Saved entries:
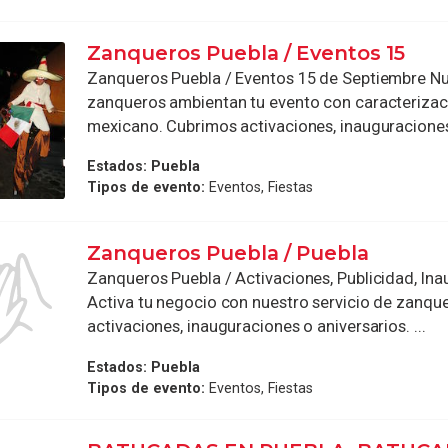
Zanqueros Puebla / Eventos 15
Zanqueros Puebla / Eventos 15 de Septiembre N
zanqueros ambientan tu evento con caracteriza
mexicano. Cubrimos activaciones, inauguraciones 
Estados:
Puebla
Tipos de evento:
Eventos, Fiestas
Zanqueros Puebla / Puebla
Zanqueros Puebla / Activaciones, Publicidad, In
Activa tu negocio con nuestro servicio de zanqu
activaciones, inauguraciones o aniversarios. ...
Estados:
Puebla
Tipos de evento:
Eventos, Fiestas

**TO DO**:
In the records above, locate the lines holding the word "Eventos". Copy each of them.

**REPLY TO THE TASK**:
Zanqueros Puebla / Eventos 15
Zanqueros Puebla / Eventos 15 de Septiembre N
Eventos, Fiestas
Eventos, Fiestas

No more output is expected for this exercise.